Sejak kapan memfokuskan diri terutama pada restorasi dan konservasi bangunan tua?
Seiring berjalannya waktu. Saya maunya sebenarnya jadi pastor Yesuit ketika sekolah di Kanisius karena saya kagum dengan pastor-pastor Yesuit. Mereka sudah selesai dengan dunia. Dunia uang, dunia kewanitaan. Enggak cuma memimpin misa di gereja, semua punya keahlian luar biasa. Ada ahli agama, ada ahli metafisik. Saya kagum dengan Ordo Yesuit, tapi orangtua enggak kasih. Orangtua adalah pebisnis Tionghoa yang anaknya sukses.
Saya melihat hidup saya harus berguna. Enggak mau menjadi kaya raya dengan membohong atau merugikan orang. Itu janji saya dari kecil. Saya lihat arsitektur adalah profesi yang baik tentang kehidupan. Saya suka bercanda sama anak. Kita enggak boleh jadi setumpukan daging mentah yang enggak berguna bagi masyarakat. Itu pandangan saya.
Di Inggris, saya belajar tentang kehidupan. Saya tertarik banget belajar manusia dalam ruang. Bukan heboh mencari bentuk atau gaya. Gaya arsitek seperti Roman atau Greek itu, kan, mencerminkan nilai. Kalau melihat style, saya melihat nilai orang pada zaman itu. Kalau lihat kolom-kolom itu, kan, memperlihatkan kekayaan, kekuasaan....
Sebagai arsitek, apa ketertarikan utama Anda saat ini?
Saya tertarik bagaimana dengan menjadi arsitek, saya bisa hidup lebih baik dan kota jadi lebih baik. Saya juga dikenal sebagai arsitek coorporate identity. Dulu dengan Bank Universal, sekarang dengan Bank Tabungan Pensiunan Nasional (BTPN) Sinaya (pemugaran Gedung De Driekleur, warisan Frederik Albers, arsitek terkemuka di Hindia Belanda, yang dibangun tahun 1938 di Jalan Ir H Juanda, Dago, Bandung, menjadi kantor cabang BTPN Sinaya memberi impresi jelas bahwa bank ini ramah lingkungan).
Bagaimana supaya tidak terjebak nostalgia saat restorasi atau konservasi bangunan?
Harus mengerti secara holistik. Apa yang mau diberesi. Tidak boleh romantis dengan masa lalu, tapi mencintai dengan tulus. Kalau romantis bisa mengada-ada, nempelin yang enggak-enggak. Mesti mengerti nilai apa yang enggak mau lagi dimunculkan.
Mempertahankan peninggalan kolonial itu bagian dari lapisan sejarah kita.

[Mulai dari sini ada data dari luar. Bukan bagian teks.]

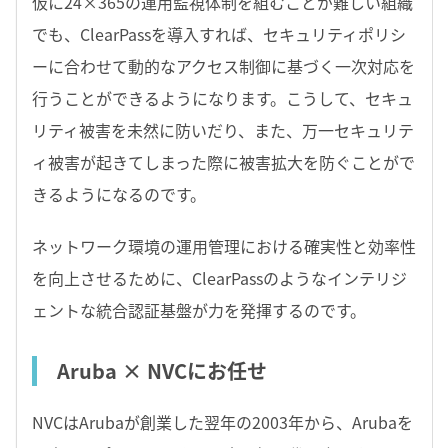
仮に24×365の運用監視体制を組むことが難しい組織
でも、ClearPassを導入すれば、セキュリティポリシ
ーに合わせて動的なアクセス制御に基づく一次対応を
行うことができるようになります。こうして、セキュ
リティ被害を未然に防いだり、また、万一セキュリテ
ィ被害が起きてしまった際に被害拡大を防ぐことがで
きるようになるのです。
ネットワーク環境の運用管理における確実性と効率性
を向上させるために、ClearPassのようなインテリジ
ェントな統合認証基盤が力を発揮するのです。
Aruba × NVCにお任せ
NVCはArubaが創業した翌年の2003年から、Arubaを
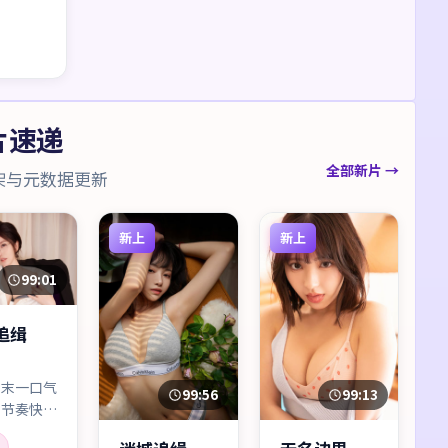
片速递
全部新片 →
架与元数据更新
新上
新上
99:01
追缉
周末一口气
99:56
99:13
：节奏快、
密度高，周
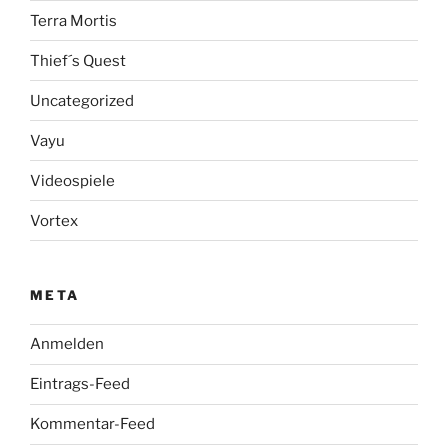
Terra Mortis
Thief´s Quest
Uncategorized
Vayu
Videospiele
Vortex
META
Anmelden
Eintrags-Feed
Kommentar-Feed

Namun, harus hati-hati, jangan merayakannya, enggak harus menghancurkan. Itu sudah bagian dari kota kita dengan nilai yang sekarang. Enggak boleh romantis. Harus cari peran baru untuk konteks yang sekarang. Supaya punya peran baru. Mengembalikan anatomi yang sehat untuk warga Jakarta. Kedatangan turis itu bonus. Jangan jadi utama.